__Exercise details__
Transcribe all of the records precisely as they are presented.

(Records from a data collection)
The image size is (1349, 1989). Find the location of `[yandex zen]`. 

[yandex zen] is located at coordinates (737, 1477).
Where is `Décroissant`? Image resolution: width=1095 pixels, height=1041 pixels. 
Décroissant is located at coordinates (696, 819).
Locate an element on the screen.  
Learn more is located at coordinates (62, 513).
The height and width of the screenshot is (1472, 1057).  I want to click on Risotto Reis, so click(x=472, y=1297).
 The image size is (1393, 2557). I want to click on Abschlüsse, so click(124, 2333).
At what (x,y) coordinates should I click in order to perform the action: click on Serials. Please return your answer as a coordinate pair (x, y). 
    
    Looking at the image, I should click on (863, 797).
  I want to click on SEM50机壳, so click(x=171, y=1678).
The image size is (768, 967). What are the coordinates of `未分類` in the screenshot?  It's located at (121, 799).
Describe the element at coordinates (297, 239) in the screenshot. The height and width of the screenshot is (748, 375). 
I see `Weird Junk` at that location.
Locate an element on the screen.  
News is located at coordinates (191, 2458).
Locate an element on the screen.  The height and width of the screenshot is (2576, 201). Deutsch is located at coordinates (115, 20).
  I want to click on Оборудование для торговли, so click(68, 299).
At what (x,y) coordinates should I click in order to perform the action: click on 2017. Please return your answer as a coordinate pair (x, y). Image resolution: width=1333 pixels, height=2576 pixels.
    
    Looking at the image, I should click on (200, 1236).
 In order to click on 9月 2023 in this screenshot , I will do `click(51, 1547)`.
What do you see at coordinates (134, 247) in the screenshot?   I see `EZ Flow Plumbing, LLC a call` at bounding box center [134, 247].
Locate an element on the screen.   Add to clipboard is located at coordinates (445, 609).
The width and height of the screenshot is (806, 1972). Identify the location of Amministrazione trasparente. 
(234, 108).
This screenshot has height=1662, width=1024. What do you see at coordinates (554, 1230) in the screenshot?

__Response below__
The image size is (1349, 1989). Find the location of `[yandex zen]`. 

[yandex zen] is located at coordinates (737, 1477).
Where is `Décroissant`? Image resolution: width=1095 pixels, height=1041 pixels. 
Décroissant is located at coordinates (696, 819).
Locate an element on the screen.  
Learn more is located at coordinates (62, 513).
The height and width of the screenshot is (1472, 1057).  I want to click on Risotto Reis, so click(x=472, y=1297).
 The image size is (1393, 2557). I want to click on Abschlüsse, so click(124, 2333).
At what (x,y) coordinates should I click in order to perform the action: click on Serials. Please return your answer as a coordinate pair (x, y). 
    
    Looking at the image, I should click on (863, 797).
  I want to click on SEM50机壳, so click(x=171, y=1678).
The image size is (768, 967). What are the coordinates of `未分類` in the screenshot?  It's located at (121, 799).
Describe the element at coordinates (297, 239) in the screenshot. The height and width of the screenshot is (748, 375). 
I see `Weird Junk` at that location.
Locate an element on the screen.  
News is located at coordinates (191, 2458).
Locate an element on the screen.  The height and width of the screenshot is (2576, 201). Deutsch is located at coordinates (115, 20).
  I want to click on Оборудование для торговли, so click(68, 299).
At what (x,y) coordinates should I click in order to perform the action: click on 2017. Please return your answer as a coordinate pair (x, y). Image resolution: width=1333 pixels, height=2576 pixels.
    
    Looking at the image, I should click on (200, 1236).
 In order to click on 9月 2023 in this screenshot , I will do `click(51, 1547)`.
What do you see at coordinates (134, 247) in the screenshot?   I see `EZ Flow Plumbing, LLC a call` at bounding box center [134, 247].
Locate an element on the screen.   Add to clipboard is located at coordinates (445, 609).
The width and height of the screenshot is (806, 1972). Identify the location of Amministrazione trasparente. 
(234, 108).
This screenshot has height=1662, width=1024. What do you see at coordinates (554, 1230) in the screenshot?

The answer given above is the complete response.